TASK PROMPT: In how many lines of the records does the word "soft" appear? Reply with the number and nothing else.

● ● ● ●

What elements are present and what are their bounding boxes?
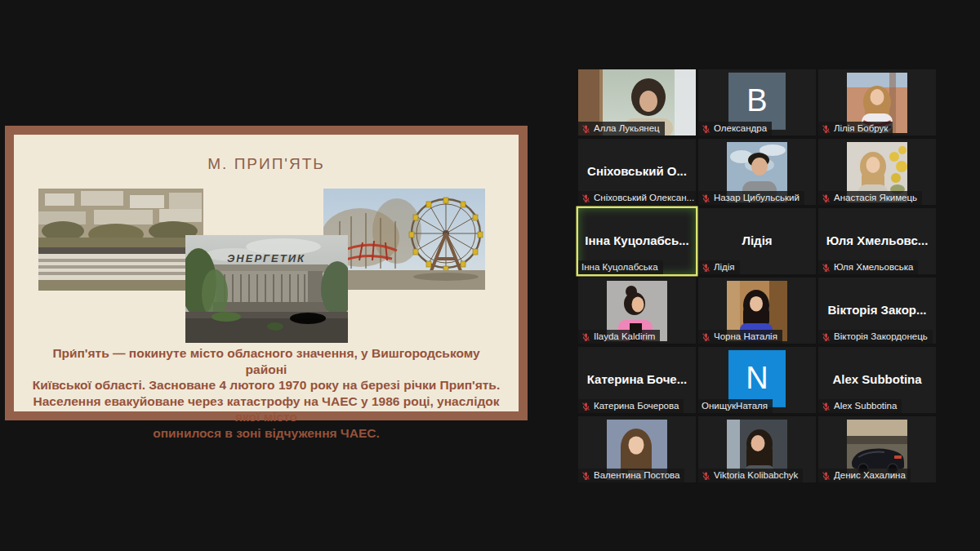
participants-grid: Алла Лукьянец B Олександра: [578, 69, 936, 482]
participant-name-label: Алла Лукьянец: [578, 122, 665, 136]
participant-tile[interactable]: Лілія Бобрук: [818, 69, 936, 136]
participant-display-name: Юля Хмельовс...: [822, 233, 933, 247]
participant-name-label: Сніховський Олексан...: [578, 191, 696, 205]
muted-mic-icon: [581, 471, 590, 481]
participant-tile[interactable]: Alex Subbotina Alex Subbotina: [818, 347, 936, 413]
participant-name-label: Чорна Наталія: [698, 330, 782, 344]
participant-tile[interactable]: Ilayda Kaldirim: [578, 278, 696, 344]
muted-mic-icon: [702, 193, 710, 203]
muted-mic-icon: [581, 402, 590, 411]
participant-tile[interactable]: Вікторія Закор... Вікторія Закордонець: [818, 278, 936, 344]
muted-mic-icon: [702, 471, 710, 481]
participant-tile[interactable]: Юля Хмельовс... Юля Хмельовська: [818, 208, 936, 274]
participant-name-label: Інна Куцолабська: [578, 260, 663, 274]
participant-display-name: Alex Subbotina: [822, 372, 933, 386]
participant-name-label: Viktoria Kolibabchyk: [698, 469, 803, 482]
participant-name-label: Юля Хмельовська: [818, 260, 918, 274]
participant-display-name: Катерина Боче...: [581, 372, 693, 386]
participant-name-label: Alex Subbotina: [818, 399, 902, 413]
participant-display-name: Сніховський О...: [581, 164, 693, 178]
avatar-initial: N: [728, 349, 786, 407]
participant-tile-active-speaker[interactable]: Інна Куцолабсь... Інна Куцолабська: [578, 208, 696, 274]
shared-screen-slide: М. ПРИП'ЯТЬ: [5, 126, 528, 420]
participant-tile[interactable]: Анастасія Якимець: [818, 139, 936, 205]
participant-name-label: Денис Хахалина: [818, 469, 911, 482]
participant-name-label: Вікторія Закордонець: [818, 330, 933, 344]
muted-mic-icon: [822, 332, 831, 342]
participant-display-name: Лідія: [702, 233, 813, 247]
participant-name-label: Анастасія Якимець: [818, 191, 922, 205]
muted-mic-icon: [702, 124, 710, 134]
participant-tile[interactable]: Лідія Лідія: [698, 208, 816, 274]
slide-photo-aerial-view: [38, 189, 203, 291]
participant-display-name: Інна Куцолабсь...: [581, 233, 693, 247]
slide-title: М. ПРИП'ЯТЬ: [14, 155, 519, 173]
participant-name-label: Олександра: [698, 122, 772, 136]
avatar-initial: B: [728, 72, 786, 129]
muted-mic-icon: [581, 332, 590, 342]
participant-tile[interactable]: Алла Лукьянец: [578, 69, 696, 136]
muted-mic-icon: [822, 402, 831, 411]
participant-tile[interactable]: Сніховський О... Сніховський Олексан...: [578, 139, 696, 205]
participant-name-label: Валентина Постова: [578, 469, 684, 482]
meeting-window: М. ПРИП'ЯТЬ: [0, 0, 980, 551]
participant-tile[interactable]: Катерина Боче... Катерина Бочерова: [578, 347, 696, 413]
participant-name-label: Лідія: [698, 260, 740, 274]
muted-mic-icon: [822, 263, 831, 273]
participant-tile[interactable]: N ОнищукНаталя: [698, 347, 816, 413]
muted-mic-icon: [581, 193, 590, 203]
participant-name-label: ОнищукНаталя: [698, 399, 773, 413]
participant-tile[interactable]: Назар Цибульський: [698, 139, 816, 205]
participant-name-label: Катерина Бочерова: [578, 399, 684, 413]
muted-mic-icon: [702, 263, 710, 273]
participant-tile[interactable]: Чорна Наталія: [698, 278, 816, 344]
participant-display-name: Вікторія Закор...: [822, 303, 933, 317]
participant-tile[interactable]: Валентина Постова: [578, 416, 696, 482]
muted-mic-icon: [702, 332, 710, 342]
slide-photo-energetik-building: ЭНЕРГЕТИК: [185, 235, 348, 343]
participant-tile[interactable]: Денис Хахалина: [818, 416, 936, 482]
participant-tile[interactable]: Viktoria Kolibabchyk: [698, 416, 816, 482]
muted-mic-icon: [581, 124, 590, 134]
muted-mic-icon: [822, 471, 831, 481]
slide-body-text: При́п'ять — покинуте місто обласного зна…: [32, 345, 501, 441]
muted-mic-icon: [822, 124, 831, 134]
participant-name-label: Лілія Бобрук: [818, 122, 893, 136]
participant-tile[interactable]: B Олександра: [698, 69, 816, 136]
participant-name-label: Ilayda Kaldirim: [578, 330, 660, 344]
energetik-rooftop-sign: ЭНЕРГЕТИК: [227, 252, 305, 264]
muted-mic-icon: [822, 193, 831, 203]
participant-name-label: Назар Цибульський: [698, 191, 804, 205]
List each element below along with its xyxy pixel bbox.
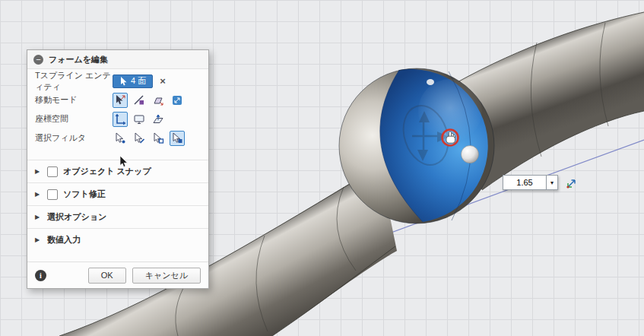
object-snap-label: オブジェクト スナップ — [63, 166, 151, 177]
coord-space-local-button[interactable] — [151, 112, 166, 127]
distance-dropdown-button[interactable]: ▾ — [547, 175, 558, 190]
move-mode-free-button[interactable] — [113, 93, 128, 108]
edit-form-dialog: − フォームを編集 Tスプライン エンティティ 4 面 × 移動モード — [27, 49, 209, 289]
manipulator-toggle-icon — [565, 176, 579, 189]
expand-arrow-icon[interactable]: ▶ — [35, 236, 42, 243]
manipulator-point[interactable] — [427, 79, 434, 85]
filter-edge-icon — [133, 132, 145, 144]
entity-selection-count: 4 面 — [131, 75, 146, 87]
filter-vertex-icon — [114, 132, 126, 144]
move-edge-icon — [133, 94, 145, 106]
transform-grid-icon — [171, 94, 183, 106]
view-screen-icon — [133, 113, 145, 125]
selection-options-section[interactable]: ▶ 選択オプション — [27, 205, 208, 228]
filter-body-icon — [171, 132, 183, 144]
local-plane-icon — [152, 113, 164, 125]
selection-options-label: 選択オプション — [47, 211, 106, 223]
distance-input[interactable] — [503, 175, 547, 190]
dialog-title-bar[interactable]: − フォームを編集 — [27, 50, 208, 69]
filter-edge-button[interactable] — [132, 131, 147, 146]
numeric-input-label: 数値入力 — [47, 234, 81, 246]
soft-edit-section[interactable]: ▶ ソフト修正 — [27, 182, 208, 205]
distance-field-group: ▾ — [503, 174, 580, 191]
numeric-input-section[interactable]: ▶ 数値入力 — [27, 228, 208, 251]
tspline-entity-label: Tスプライン エンティティ — [35, 70, 113, 93]
info-icon[interactable]: i — [35, 270, 46, 281]
expand-arrow-icon[interactable]: ▶ — [35, 168, 42, 175]
dialog-footer: i OK キャンセル — [27, 262, 208, 288]
filter-face-button[interactable] — [151, 131, 166, 146]
filter-face-icon — [152, 132, 164, 144]
move-face-icon — [152, 94, 164, 106]
world-axes-icon — [114, 113, 126, 125]
move-mode-face-button[interactable] — [151, 93, 166, 108]
coord-space-view-button[interactable] — [132, 112, 147, 127]
move-mode-edge-button[interactable] — [132, 93, 147, 108]
selection-filter-row: 選択フィルタ — [27, 128, 208, 147]
coord-space-label: 座標空間 — [35, 113, 113, 125]
filter-vertex-button[interactable] — [113, 131, 128, 146]
move-mode-row: 移動モード — [27, 90, 208, 109]
coord-space-row: 座標空間 — [27, 109, 208, 128]
caret-down-icon: ▾ — [550, 179, 554, 186]
manipulator-toggle-button[interactable] — [563, 174, 580, 191]
expand-arrow-icon[interactable]: ▶ — [35, 214, 42, 220]
move-free-icon — [114, 94, 126, 106]
select-cursor-icon — [119, 77, 127, 86]
dialog-body: Tスプライン エンティティ 4 面 × 移動モード — [27, 69, 208, 251]
tspline-entity-row: Tスプライン エンティティ 4 面 × — [27, 71, 208, 90]
soft-edit-checkbox[interactable] — [47, 189, 58, 200]
collapse-icon[interactable]: − — [33, 55, 43, 65]
manipulator-ball-handle[interactable] — [462, 146, 479, 163]
selection-filter-label: 選択フィルタ — [35, 132, 113, 144]
object-snap-checkbox[interactable] — [47, 166, 58, 177]
ok-button[interactable]: OK — [88, 268, 126, 284]
cancel-button[interactable]: キャンセル — [132, 268, 201, 284]
filter-body-button[interactable] — [170, 131, 185, 146]
soft-edit-label: ソフト修正 — [63, 189, 106, 200]
entity-selection-chip[interactable]: 4 面 — [113, 74, 153, 88]
move-mode-label: 移動モード — [35, 94, 113, 106]
clear-selection-button[interactable]: × — [160, 76, 166, 86]
object-snap-section[interactable]: ▶ オブジェクト スナップ — [27, 160, 208, 182]
coord-space-world-button[interactable] — [113, 112, 128, 127]
dialog-title: フォームを編集 — [49, 54, 108, 65]
expand-arrow-icon[interactable]: ▶ — [35, 191, 42, 198]
pointer-cursor-icon — [119, 156, 128, 168]
move-mode-transform-button[interactable] — [170, 93, 185, 108]
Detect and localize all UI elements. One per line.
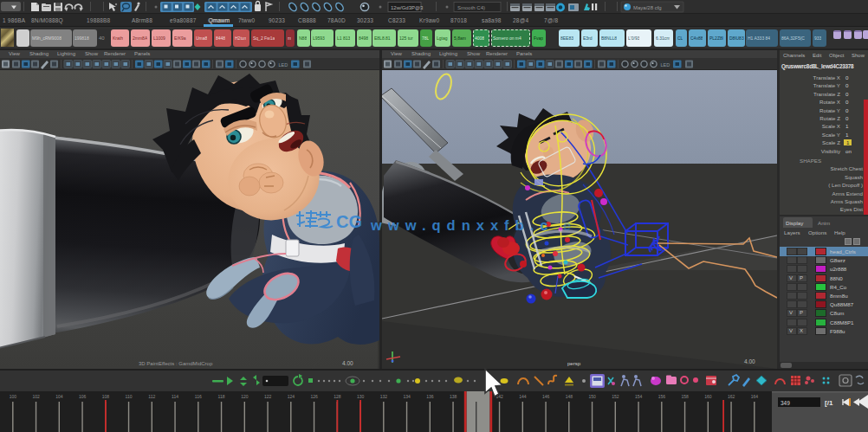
svg-text:118: 118 [218, 394, 225, 399]
svg-text:3D PaintEffects : GamdMidCrop: 3D PaintEffects : GamdMidCrop [139, 361, 213, 366]
svg-text:130: 130 [357, 394, 365, 399]
svg-text:134: 134 [403, 394, 411, 399]
svg-text:110: 110 [126, 394, 133, 399]
svg-text:112: 112 [148, 394, 155, 399]
svg-text:148: 148 [566, 394, 573, 399]
svg-text:116: 116 [195, 394, 202, 399]
svg-text:124: 124 [288, 394, 295, 399]
svg-text:152: 152 [612, 394, 619, 399]
svg-text:349: 349 [781, 400, 790, 406]
svg-text:108: 108 [102, 394, 110, 399]
svg-text:162: 162 [728, 394, 735, 399]
svg-text:100: 100 [10, 394, 17, 399]
svg-text:[/1: [/1 [825, 399, 833, 407]
svg-text:102: 102 [32, 394, 40, 399]
svg-text:4.00: 4.00 [744, 358, 755, 364]
svg-text:120: 120 [241, 394, 249, 399]
svg-text:Maya/28 cfg: Maya/28 cfg [633, 5, 662, 10]
svg-text:156: 156 [658, 394, 666, 399]
svg-text:104: 104 [55, 394, 63, 399]
svg-text:150: 150 [588, 394, 596, 399]
svg-text:114: 114 [172, 394, 178, 399]
svg-text:146: 146 [542, 394, 550, 399]
svg-text:154: 154 [635, 394, 643, 399]
svg-text:128: 128 [334, 394, 341, 399]
svg-text:160: 160 [704, 394, 712, 399]
svg-text:158: 158 [681, 394, 689, 399]
svg-text:138: 138 [450, 394, 457, 399]
svg-text:12w/Gd3P@3: 12w/Gd3P@3 [391, 5, 424, 10]
svg-text:Smooth C4): Smooth C4) [457, 5, 485, 10]
svg-text:136: 136 [426, 394, 434, 399]
svg-text:126: 126 [310, 394, 318, 399]
svg-text:persp: persp [567, 361, 581, 366]
svg-text:LED: LED [661, 62, 670, 68]
svg-text:164: 164 [751, 394, 759, 399]
svg-text:122: 122 [264, 394, 272, 399]
svg-text:132: 132 [380, 394, 388, 399]
svg-text:144: 144 [519, 394, 527, 399]
svg-text:LED: LED [279, 62, 288, 68]
svg-text:106: 106 [79, 394, 87, 399]
svg-text:4.00: 4.00 [342, 360, 353, 366]
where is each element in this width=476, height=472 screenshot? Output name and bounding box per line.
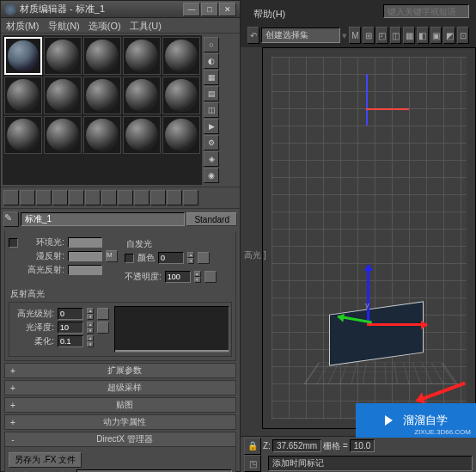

● ● ● ●

RESULT OF THE EXERCISE: 3